Pleasure in town had slipped back to a more decorous aspect. There were simple tea-drinkings and parties of young people going out on the river in the early evening singing pretty songs. Or there were afternoon rambles to the charming green nook called Bethsheba's Bath and Bower, where wild flowers bloomed in profusion, and the copses were fragrant with sweet herbs, growing wild; or the newly cut hay in the fields still about. Sometimes they took along a luncheon and some sewing. There were still windmills to grind the grain, and Windmill Island had been repaired and was busy again.

Primrose seemed just beginning life. Hitherto she had been a child, and now she was finding friends of her own age, with whom it was a pleasure to chat and to compare needlework and various knowledges.

She sympathized tenderly with Polly Wharton in her sorrow, and began to go frequently to the house. Next in age to Polly were two boys, and then a lovely little girl.

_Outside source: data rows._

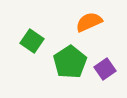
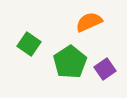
green square: moved 3 px left, 3 px down
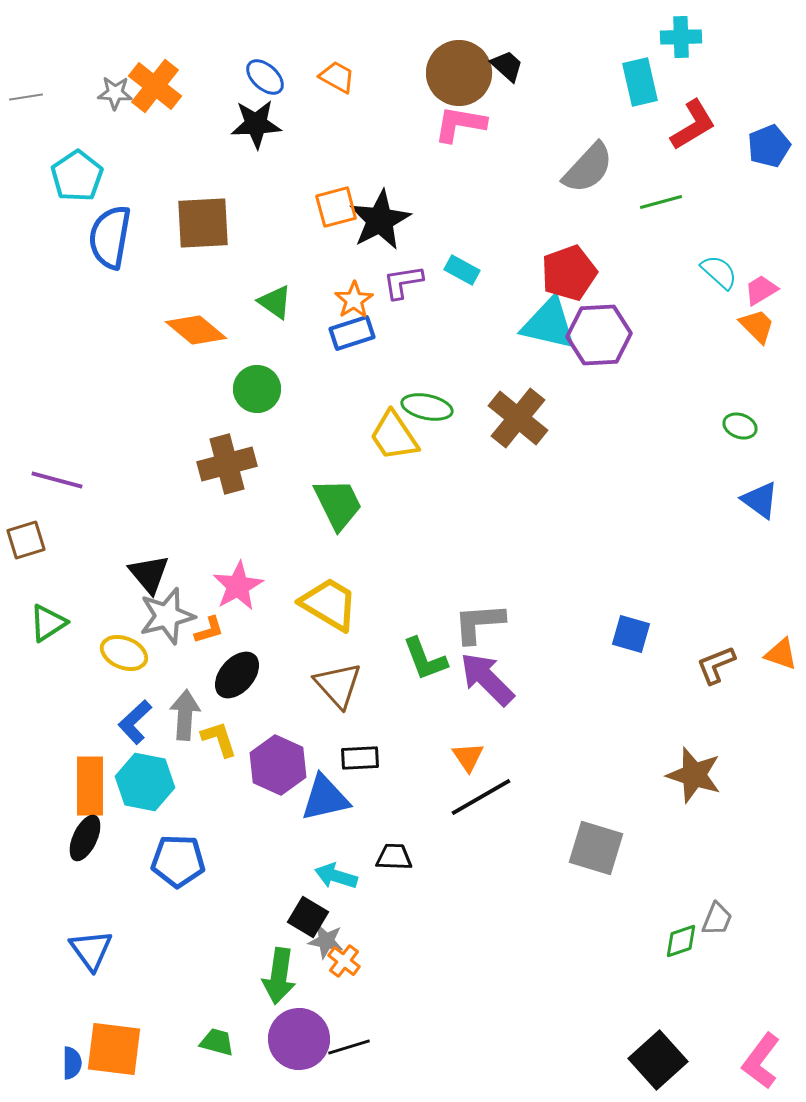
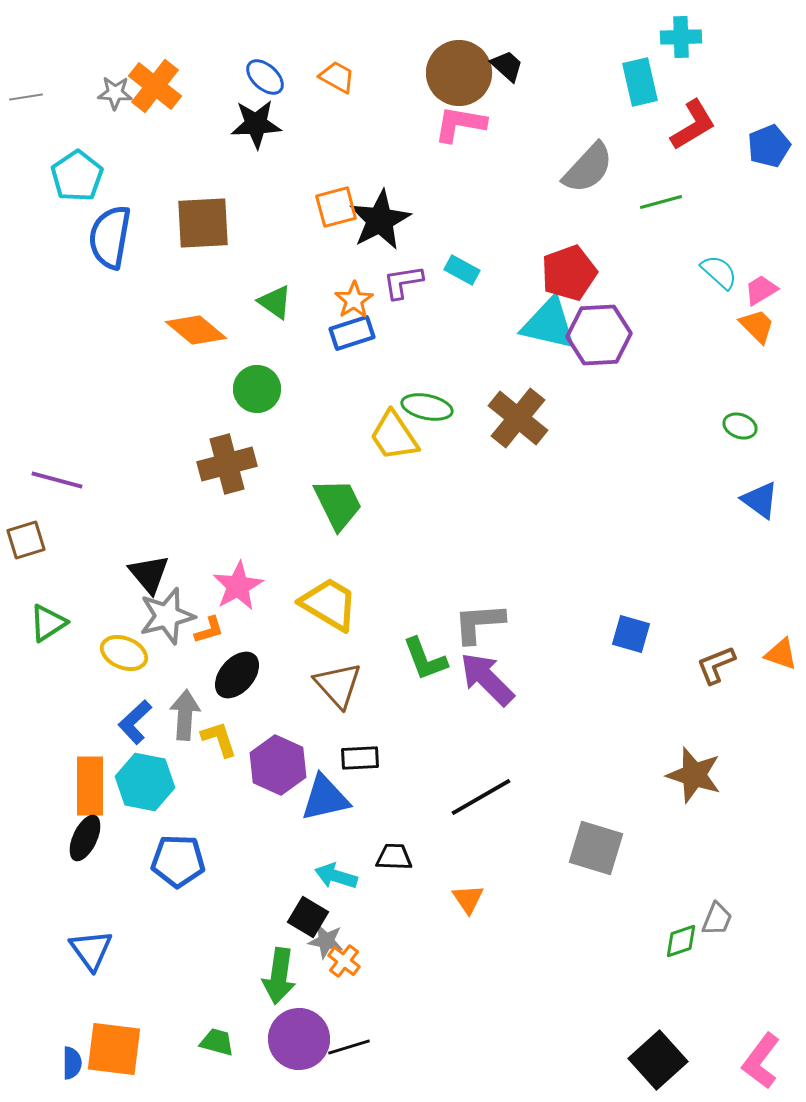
orange triangle at (468, 757): moved 142 px down
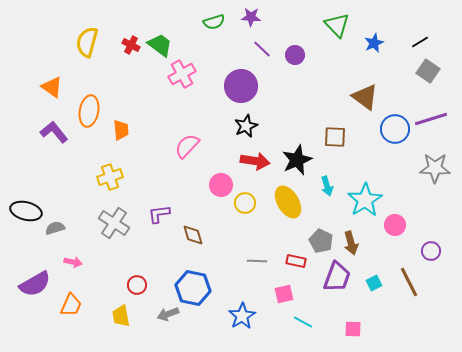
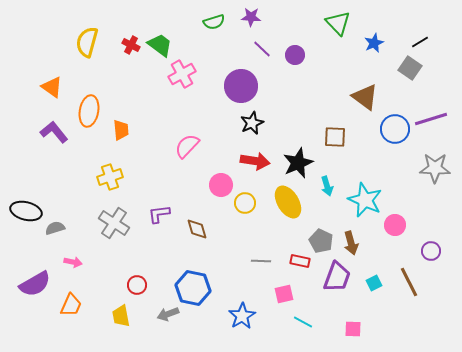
green triangle at (337, 25): moved 1 px right, 2 px up
gray square at (428, 71): moved 18 px left, 3 px up
black star at (246, 126): moved 6 px right, 3 px up
black star at (297, 160): moved 1 px right, 3 px down
cyan star at (365, 200): rotated 16 degrees counterclockwise
brown diamond at (193, 235): moved 4 px right, 6 px up
gray line at (257, 261): moved 4 px right
red rectangle at (296, 261): moved 4 px right
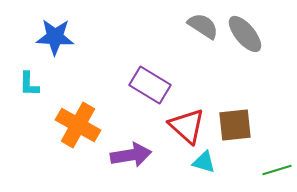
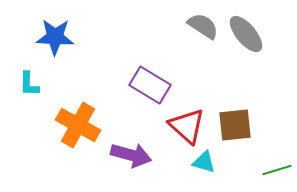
gray ellipse: moved 1 px right
purple arrow: rotated 24 degrees clockwise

Another incident had made the summer quite notable to Primrose. This was the marriage of Anabella Morris, which took place in Christ Church. Anabella's husband was a widower with two quite large children, but of considerable means. Madam Wetherill was very generous with her outfit, though she began to feel the pinch of straitened means. So much property was paying very poorly and some not rented at all.

Primrose was one of the maids, and consented to have her hair done high on her head and wear a train, and to be powdered, though Madam Wetherill disapproved of it for young people who had pretty natural complexions. Some young women wore a tiny bit of a black patch near their smiling lips, or a dimple, as if to call attention to it.

"And, if it grew there, they would move heaven and earth to have it taken off," said that lady with a little scorn.

The bride's train was held up by a page dressed in blue and silver, and then followed the pretty maids, and the relatives. It was quite a brave show, and a proud day for Anabella, who had been dreaming of it since she was a dozen years old.

Madam Wetherill gave her a wedding dinner, which now would be called a breakfast, so much have things changed, and then a coach took the newly married pair to their own home. Though Anabella would rather not have had another woman's children to manage, she was truly glad that all her anxieties in husband-hunting were over.

Then Mr. Wharton came home with his son, who was still in a quite uncertain state, and it had been a question whether his shattered leg could be saved. But Dr. Benjamin Rush took it in hand and said it would be a shame indeed if such a fine young fellow would have to stump around all the rest of his life on a wooden leg.